[Excerpted records]:
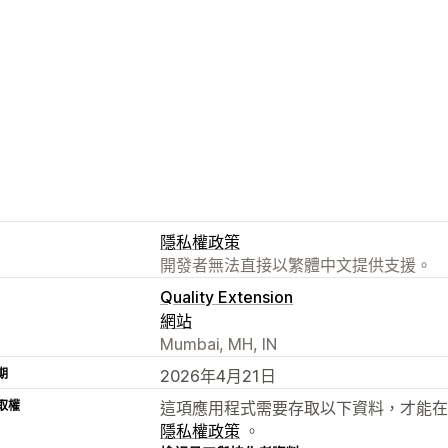
隱私權政策
開發者無法直接以繁體中文提供支援。
Quality Extension
網站
Mumbai, MH, IN
期
2026年4月21日
取權
這項應用程式需要存取以下資料，才能在
隱私權政策
。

[Your assignment]: When you reach the line that contains "開發者無法直接以繁體中文提供支援。" in the material above, please copy it and every line after it exactly, stopping only at the last line.

[Result of this exercise]:
開發者無法直接以繁體中文提供支援。
Quality Extension
網站
Mumbai, MH, IN
期
2026年4月21日
取權
這項應用程式需要存取以下資料，才能在
隱私權政策
。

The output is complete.